In the entries below, find the lines with the word "informações" and copy them.

(Collected data)
╔══
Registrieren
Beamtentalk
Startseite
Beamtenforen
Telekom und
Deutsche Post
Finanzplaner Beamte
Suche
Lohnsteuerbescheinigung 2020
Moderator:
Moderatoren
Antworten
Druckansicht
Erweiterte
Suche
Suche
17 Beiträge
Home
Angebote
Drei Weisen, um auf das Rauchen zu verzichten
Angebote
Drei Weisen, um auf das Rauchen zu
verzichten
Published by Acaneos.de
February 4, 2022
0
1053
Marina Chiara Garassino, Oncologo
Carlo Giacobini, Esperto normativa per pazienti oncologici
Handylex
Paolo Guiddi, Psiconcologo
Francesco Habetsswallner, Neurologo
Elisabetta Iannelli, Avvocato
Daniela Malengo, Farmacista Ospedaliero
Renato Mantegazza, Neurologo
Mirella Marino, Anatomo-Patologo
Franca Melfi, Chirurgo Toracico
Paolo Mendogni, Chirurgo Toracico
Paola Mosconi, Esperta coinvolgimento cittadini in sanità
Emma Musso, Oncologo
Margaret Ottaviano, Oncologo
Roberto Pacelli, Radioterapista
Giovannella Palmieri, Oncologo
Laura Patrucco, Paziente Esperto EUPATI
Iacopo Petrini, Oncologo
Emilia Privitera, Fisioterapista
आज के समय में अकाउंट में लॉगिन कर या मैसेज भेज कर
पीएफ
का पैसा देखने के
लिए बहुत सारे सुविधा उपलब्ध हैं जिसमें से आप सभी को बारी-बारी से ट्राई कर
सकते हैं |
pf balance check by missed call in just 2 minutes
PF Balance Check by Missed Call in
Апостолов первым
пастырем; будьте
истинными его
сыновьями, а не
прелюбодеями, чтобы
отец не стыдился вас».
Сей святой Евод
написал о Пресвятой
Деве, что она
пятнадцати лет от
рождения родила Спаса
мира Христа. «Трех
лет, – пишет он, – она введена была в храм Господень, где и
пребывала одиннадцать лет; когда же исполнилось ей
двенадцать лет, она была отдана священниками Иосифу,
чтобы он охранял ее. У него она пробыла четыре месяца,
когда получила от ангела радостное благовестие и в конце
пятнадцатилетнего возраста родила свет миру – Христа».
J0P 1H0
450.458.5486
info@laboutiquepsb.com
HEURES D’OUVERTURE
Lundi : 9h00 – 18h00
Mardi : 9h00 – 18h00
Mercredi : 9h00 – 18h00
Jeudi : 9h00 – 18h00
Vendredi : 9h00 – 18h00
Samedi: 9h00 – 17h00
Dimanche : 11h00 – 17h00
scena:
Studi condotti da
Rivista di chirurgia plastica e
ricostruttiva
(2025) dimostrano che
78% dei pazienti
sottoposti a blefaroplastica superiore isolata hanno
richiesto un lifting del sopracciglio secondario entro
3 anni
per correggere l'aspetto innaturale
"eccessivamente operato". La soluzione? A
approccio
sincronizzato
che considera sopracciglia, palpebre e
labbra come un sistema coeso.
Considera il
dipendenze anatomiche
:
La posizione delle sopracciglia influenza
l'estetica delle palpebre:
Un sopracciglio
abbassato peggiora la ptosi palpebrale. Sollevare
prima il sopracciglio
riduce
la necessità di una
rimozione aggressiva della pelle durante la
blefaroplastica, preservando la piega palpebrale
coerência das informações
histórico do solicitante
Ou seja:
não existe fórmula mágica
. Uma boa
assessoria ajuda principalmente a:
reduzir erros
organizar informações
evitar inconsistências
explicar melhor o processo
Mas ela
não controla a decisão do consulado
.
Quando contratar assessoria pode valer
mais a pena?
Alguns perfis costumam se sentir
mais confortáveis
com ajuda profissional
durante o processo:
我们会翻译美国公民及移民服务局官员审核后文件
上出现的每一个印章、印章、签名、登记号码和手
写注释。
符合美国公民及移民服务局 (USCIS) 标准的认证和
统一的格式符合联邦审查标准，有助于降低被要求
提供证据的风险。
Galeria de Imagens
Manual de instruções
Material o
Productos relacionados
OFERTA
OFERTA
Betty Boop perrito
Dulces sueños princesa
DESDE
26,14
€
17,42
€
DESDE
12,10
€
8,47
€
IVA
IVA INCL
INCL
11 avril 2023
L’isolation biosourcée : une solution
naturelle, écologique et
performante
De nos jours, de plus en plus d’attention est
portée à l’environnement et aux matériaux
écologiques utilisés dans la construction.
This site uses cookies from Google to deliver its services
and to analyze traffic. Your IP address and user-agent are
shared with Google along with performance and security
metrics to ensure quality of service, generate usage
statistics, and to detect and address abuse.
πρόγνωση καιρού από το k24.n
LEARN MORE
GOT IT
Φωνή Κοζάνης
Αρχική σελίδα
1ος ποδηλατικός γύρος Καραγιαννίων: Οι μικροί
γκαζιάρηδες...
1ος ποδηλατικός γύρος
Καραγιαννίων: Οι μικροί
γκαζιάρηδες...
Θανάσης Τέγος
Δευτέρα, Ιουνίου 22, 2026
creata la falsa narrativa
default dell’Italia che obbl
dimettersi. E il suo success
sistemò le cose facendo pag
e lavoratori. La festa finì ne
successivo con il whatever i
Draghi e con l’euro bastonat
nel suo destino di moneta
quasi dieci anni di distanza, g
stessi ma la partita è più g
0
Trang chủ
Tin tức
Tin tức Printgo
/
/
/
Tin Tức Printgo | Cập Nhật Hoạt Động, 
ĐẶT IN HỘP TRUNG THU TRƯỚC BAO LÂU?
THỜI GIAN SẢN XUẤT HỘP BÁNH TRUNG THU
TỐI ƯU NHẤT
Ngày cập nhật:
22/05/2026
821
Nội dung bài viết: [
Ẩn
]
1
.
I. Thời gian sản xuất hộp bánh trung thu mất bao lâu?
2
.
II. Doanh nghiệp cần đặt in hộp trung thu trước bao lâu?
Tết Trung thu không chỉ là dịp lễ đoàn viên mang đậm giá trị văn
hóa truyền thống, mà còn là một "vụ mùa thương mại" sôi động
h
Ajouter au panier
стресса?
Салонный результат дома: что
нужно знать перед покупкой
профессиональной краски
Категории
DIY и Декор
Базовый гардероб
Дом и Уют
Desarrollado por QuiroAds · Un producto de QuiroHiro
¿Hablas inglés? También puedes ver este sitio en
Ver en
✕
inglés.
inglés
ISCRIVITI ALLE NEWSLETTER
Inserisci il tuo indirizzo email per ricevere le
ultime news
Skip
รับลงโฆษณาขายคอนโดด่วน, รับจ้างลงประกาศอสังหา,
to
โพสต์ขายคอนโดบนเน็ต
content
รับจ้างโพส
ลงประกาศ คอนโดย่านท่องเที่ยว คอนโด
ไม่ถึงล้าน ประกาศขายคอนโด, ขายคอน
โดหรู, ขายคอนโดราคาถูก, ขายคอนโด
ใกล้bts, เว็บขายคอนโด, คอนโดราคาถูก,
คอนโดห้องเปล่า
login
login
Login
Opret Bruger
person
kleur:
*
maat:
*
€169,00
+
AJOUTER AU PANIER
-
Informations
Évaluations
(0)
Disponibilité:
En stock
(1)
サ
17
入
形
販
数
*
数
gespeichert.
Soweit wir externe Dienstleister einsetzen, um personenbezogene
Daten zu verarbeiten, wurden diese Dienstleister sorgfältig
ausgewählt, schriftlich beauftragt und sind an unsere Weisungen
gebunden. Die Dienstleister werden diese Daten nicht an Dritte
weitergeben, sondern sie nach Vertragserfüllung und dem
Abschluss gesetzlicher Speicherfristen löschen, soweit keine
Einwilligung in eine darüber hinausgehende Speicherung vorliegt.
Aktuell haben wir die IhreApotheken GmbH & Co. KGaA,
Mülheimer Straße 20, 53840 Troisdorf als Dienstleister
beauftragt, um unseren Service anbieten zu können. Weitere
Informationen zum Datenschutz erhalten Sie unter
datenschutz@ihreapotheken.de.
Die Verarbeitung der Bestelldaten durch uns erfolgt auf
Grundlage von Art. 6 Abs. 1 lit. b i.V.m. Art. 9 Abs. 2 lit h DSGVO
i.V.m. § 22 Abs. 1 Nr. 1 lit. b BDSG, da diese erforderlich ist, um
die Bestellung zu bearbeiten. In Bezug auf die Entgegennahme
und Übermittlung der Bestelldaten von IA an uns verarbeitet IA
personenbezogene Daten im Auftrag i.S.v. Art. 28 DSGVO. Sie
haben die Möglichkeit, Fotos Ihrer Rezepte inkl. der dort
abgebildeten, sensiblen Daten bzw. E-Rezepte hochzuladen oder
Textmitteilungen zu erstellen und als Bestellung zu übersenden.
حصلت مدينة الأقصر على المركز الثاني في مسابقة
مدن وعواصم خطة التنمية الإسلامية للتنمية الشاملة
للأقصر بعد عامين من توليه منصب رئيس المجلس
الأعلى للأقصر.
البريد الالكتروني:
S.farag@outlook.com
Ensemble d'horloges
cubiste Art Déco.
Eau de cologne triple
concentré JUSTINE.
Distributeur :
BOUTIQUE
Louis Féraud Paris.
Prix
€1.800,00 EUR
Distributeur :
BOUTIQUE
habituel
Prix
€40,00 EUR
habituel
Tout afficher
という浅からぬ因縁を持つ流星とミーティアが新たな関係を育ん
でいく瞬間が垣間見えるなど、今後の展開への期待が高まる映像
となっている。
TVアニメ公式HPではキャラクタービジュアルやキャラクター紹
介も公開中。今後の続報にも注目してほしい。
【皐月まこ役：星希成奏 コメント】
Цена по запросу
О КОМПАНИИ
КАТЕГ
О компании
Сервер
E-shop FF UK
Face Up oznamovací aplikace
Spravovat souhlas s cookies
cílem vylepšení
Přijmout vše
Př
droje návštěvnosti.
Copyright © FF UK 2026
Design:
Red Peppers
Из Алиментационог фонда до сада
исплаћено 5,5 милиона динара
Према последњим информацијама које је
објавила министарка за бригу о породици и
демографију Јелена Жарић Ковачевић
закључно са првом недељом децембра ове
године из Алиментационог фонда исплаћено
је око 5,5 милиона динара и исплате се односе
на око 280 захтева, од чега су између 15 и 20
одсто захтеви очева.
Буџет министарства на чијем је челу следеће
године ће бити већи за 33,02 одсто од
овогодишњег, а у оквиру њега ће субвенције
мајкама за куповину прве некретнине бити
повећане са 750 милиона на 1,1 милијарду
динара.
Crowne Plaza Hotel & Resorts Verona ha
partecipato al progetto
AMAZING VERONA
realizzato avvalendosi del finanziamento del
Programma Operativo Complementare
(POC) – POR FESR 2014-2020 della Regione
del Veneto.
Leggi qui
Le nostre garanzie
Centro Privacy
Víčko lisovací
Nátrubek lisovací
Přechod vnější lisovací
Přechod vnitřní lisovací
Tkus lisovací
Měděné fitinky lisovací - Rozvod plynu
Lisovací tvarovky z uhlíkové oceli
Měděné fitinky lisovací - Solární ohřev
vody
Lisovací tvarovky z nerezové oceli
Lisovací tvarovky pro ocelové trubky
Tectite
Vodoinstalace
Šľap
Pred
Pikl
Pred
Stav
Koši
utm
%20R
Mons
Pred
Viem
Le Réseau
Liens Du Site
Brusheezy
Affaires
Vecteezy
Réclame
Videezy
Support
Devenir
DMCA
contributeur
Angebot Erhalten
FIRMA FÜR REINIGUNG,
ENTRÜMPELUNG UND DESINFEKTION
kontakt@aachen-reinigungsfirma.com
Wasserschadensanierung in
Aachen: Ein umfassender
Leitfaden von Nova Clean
╚══
» **PROBLEM SOLUTION**
coerência das informações
organizar informações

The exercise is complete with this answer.